Carle Illinois College of Medicine welcomes first class of students
No bells will ring but the hallways of Carle are abuzz with first-day excitement just the same as a cohort of physician-innovators exemplifying compassion, competence, curiosity and creativity joins the ranks.
“We are so excited to welcome the very first medical students who will set the model of excellence and disruptive innovation that the health care industry needs today and in the future,” said James C. Leonard, MD, Carle president and CEO.
The Carle Illinois College of Medicine (CI COM) first class represents 27 undergraduate institutions from across the United States. The unique, engineering-focused curriculum led to stringent admission requirements beyond the usual premedical track, such as high-level mathematics, computer science or other quantitative courses.

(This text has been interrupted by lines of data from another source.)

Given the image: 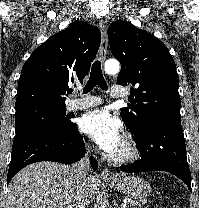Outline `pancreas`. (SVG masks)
<instances>
[{
  "label": "pancreas",
  "mask_w": 199,
  "mask_h": 208,
  "mask_svg": "<svg viewBox=\"0 0 199 208\" xmlns=\"http://www.w3.org/2000/svg\"><path fill=\"white\" fill-rule=\"evenodd\" d=\"M128 207L130 208L141 207V204L136 200L128 199Z\"/></svg>",
  "instance_id": "1"
}]
</instances>
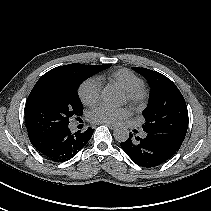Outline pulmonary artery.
Returning a JSON list of instances; mask_svg holds the SVG:
<instances>
[{
	"instance_id": "pulmonary-artery-1",
	"label": "pulmonary artery",
	"mask_w": 211,
	"mask_h": 211,
	"mask_svg": "<svg viewBox=\"0 0 211 211\" xmlns=\"http://www.w3.org/2000/svg\"><path fill=\"white\" fill-rule=\"evenodd\" d=\"M141 136L144 138L146 136V134L145 133H142Z\"/></svg>"
}]
</instances>
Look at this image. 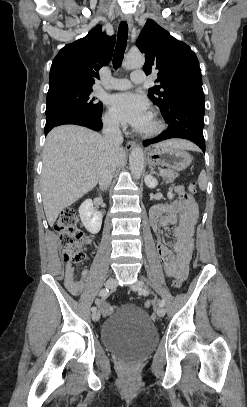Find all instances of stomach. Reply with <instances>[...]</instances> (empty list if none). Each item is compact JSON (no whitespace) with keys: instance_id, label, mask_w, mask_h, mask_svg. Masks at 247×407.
Returning a JSON list of instances; mask_svg holds the SVG:
<instances>
[{"instance_id":"stomach-1","label":"stomach","mask_w":247,"mask_h":407,"mask_svg":"<svg viewBox=\"0 0 247 407\" xmlns=\"http://www.w3.org/2000/svg\"><path fill=\"white\" fill-rule=\"evenodd\" d=\"M147 161L152 166H161L170 170L182 171L191 164L192 157L184 149L169 145H156L148 150Z\"/></svg>"}]
</instances>
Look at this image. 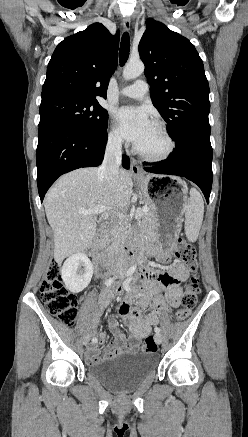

Twenty-two of the 32 students have engineering degrees, five have mathematics or computer science degrees, and five have biology or biochemistry degrees. In addition, 13 of the incoming students have graduate degrees – 10 hold a master’s degree, and three a Ph.D. Half are women and half are men. Each speaks an average of three languages. Six of the students, or nearly 19 percent of the class, are underrepresented minorities in medicine. Ten were born outside of the United States. Another seven were born in California.
“The high percentage of students from disadvantaged backgrounds, targeted minorities and women in our inaugural class – even with our requirements of advanced quantitative skills in addition to traditional pre-med prerequisites – says a lot about our innovative curriculum and admission process,” said King Li, MD, the dean of the college.
In departure from standard medical education, the students will experience clinical immersion from the start. The clinical training will incorporate engineering principles, problem solving and innovation as well as the classroom curriculum.
“While the idea of incorporating engineering principles into medical education is not new, our direct and holistic integration, particularly into the clinical training process, is the first of its kind in the world,” said Blair Rowitz, MD, associate dean for clinical affairs CI COM and Carle’s associate chief medical officer, Surgical Services.
Bringing engineers into patient care sites – operating rooms, clinics and hospitals – to work directly with students and faculty will identify and develop collaborative innovation and research ideas. At the end of each clinical rotation, the students will be asked to develop and propose an engineering-based solution to a clinical problem they encountered in the patient–care setting.
The students are eager to be the first to experience the college’s case-driven, problem-based, active learning curriculum.
“When I think about how I want to grow in healthcare as a future physician-innovator, I feel compelled to fill gaps not just in knowledge, but also in communication and understanding,” said incoming student Elizabeth Woodburn, also a University of Illinois alumna, having earned her bachelor’s degree in biomedical engineering. “Creating a solution isn’t enough; medicine presents a constant stream of challenges that require a tailored blend of foresight, expertise and willingness to try a different approach.”